| INSTRUCTIONS FOR THE TASK |
Of the entries below, restate word for word only the section that runs from the line with "Internasional 2026 Dibuka, Siapkan SDM" to the line with "Нарушения сна", counting both ends.
╭──
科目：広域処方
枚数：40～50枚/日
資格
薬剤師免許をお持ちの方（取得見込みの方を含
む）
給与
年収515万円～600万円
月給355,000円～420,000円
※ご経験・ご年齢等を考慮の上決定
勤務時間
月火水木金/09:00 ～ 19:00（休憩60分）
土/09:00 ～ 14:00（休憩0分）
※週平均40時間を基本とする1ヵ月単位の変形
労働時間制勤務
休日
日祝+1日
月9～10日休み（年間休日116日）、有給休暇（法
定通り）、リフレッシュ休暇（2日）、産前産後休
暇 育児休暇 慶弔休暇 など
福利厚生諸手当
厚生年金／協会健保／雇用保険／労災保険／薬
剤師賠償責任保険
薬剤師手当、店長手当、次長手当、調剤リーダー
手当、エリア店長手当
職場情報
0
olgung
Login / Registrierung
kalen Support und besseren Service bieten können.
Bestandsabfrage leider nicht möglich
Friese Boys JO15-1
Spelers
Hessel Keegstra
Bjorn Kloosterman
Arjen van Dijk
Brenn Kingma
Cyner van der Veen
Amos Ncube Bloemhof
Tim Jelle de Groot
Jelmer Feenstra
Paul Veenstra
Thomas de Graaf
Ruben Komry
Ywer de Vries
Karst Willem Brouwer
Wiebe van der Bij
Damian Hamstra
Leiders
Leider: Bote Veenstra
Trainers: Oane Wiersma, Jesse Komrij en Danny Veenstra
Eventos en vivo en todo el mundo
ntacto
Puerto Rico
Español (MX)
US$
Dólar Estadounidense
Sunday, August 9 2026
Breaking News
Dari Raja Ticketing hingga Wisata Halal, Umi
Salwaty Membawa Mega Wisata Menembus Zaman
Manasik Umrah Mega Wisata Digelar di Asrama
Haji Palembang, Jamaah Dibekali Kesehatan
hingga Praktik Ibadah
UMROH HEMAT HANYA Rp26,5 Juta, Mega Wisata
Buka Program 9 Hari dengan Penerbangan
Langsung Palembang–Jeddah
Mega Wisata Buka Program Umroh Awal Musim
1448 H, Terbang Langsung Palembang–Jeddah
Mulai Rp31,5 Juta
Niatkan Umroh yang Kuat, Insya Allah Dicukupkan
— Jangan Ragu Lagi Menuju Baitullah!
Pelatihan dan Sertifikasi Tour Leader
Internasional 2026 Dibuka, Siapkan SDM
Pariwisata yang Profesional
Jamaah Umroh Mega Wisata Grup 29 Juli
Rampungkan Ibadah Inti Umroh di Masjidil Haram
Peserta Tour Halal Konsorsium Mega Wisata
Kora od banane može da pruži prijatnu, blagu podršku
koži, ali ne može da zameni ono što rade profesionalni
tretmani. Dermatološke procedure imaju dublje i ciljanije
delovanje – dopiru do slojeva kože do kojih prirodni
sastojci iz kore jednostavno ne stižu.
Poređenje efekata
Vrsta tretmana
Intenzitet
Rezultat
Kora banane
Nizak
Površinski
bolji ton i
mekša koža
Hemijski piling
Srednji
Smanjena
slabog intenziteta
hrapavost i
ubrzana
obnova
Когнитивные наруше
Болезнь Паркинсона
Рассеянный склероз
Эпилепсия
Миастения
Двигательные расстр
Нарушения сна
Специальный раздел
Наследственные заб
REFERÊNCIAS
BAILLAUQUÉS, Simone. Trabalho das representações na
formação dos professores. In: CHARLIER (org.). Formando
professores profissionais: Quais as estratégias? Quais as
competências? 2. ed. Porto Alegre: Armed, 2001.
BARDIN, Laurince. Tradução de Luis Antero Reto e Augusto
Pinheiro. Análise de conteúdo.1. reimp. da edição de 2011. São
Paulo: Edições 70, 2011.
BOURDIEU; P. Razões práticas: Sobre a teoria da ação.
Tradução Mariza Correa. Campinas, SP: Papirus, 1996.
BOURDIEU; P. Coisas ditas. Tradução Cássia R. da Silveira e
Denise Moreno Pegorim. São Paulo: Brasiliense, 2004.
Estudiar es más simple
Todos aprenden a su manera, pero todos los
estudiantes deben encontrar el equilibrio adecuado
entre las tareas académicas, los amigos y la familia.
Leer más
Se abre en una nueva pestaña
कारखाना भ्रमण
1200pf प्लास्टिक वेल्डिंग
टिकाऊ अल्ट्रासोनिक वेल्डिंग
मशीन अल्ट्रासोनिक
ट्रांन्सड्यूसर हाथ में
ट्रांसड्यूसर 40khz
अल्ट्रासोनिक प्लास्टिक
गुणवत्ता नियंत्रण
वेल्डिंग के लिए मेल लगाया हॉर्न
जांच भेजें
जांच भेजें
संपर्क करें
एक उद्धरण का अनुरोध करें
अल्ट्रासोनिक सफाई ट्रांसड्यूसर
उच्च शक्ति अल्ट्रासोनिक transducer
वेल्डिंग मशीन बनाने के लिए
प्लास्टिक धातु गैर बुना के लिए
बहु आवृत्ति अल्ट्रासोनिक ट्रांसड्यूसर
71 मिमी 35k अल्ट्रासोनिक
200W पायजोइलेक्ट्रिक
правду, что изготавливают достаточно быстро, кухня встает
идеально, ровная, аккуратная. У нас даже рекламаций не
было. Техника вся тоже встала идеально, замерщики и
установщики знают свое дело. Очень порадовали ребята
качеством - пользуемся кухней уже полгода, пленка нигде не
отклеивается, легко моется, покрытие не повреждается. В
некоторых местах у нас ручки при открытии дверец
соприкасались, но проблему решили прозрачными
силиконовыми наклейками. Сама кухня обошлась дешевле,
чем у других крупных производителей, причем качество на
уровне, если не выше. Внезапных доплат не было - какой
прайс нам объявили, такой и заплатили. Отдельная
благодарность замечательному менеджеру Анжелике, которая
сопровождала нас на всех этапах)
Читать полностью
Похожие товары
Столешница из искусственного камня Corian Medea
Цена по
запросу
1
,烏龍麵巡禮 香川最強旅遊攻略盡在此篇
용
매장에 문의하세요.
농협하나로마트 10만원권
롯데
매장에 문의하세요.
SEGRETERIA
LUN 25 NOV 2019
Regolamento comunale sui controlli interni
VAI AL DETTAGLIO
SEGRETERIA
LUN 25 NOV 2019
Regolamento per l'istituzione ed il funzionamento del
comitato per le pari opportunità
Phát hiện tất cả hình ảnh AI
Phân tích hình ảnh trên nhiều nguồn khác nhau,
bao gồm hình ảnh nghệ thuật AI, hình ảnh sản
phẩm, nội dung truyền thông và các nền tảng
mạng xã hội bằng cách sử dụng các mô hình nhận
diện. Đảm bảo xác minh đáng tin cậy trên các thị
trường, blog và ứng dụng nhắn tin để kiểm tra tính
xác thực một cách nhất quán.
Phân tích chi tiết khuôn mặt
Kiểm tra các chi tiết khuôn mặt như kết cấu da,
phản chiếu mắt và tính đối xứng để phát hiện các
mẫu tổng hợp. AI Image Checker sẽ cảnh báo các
╰──
| EXERCISE RESPONSE |
Internasional 2026 Dibuka, Siapkan SDM
Pariwisata yang Profesional
Jamaah Umroh Mega Wisata Grup 29 Juli
Rampungkan Ibadah Inti Umroh di Masjidil Haram
Peserta Tour Halal Konsorsium Mega Wisata
Kora od banane može da pruži prijatnu, blagu podršku
koži, ali ne može da zameni ono što rade profesionalni
tretmani. Dermatološke procedure imaju dublje i ciljanije
delovanje – dopiru do slojeva kože do kojih prirodni
sastojci iz kore jednostavno ne stižu.
Poređenje efekata
Vrsta tretmana
Intenzitet
Rezultat
Kora banane
Nizak
Površinski
bolji ton i
mekša koža
Hemijski piling
Srednji
Smanjena
slabog intenziteta
hrapavost i
ubrzana
obnova
Когнитивные наруше
Болезнь Паркинсона
Рассеянный склероз
Эпилепсия
Миастения
Двигательные расстр
Нарушения сна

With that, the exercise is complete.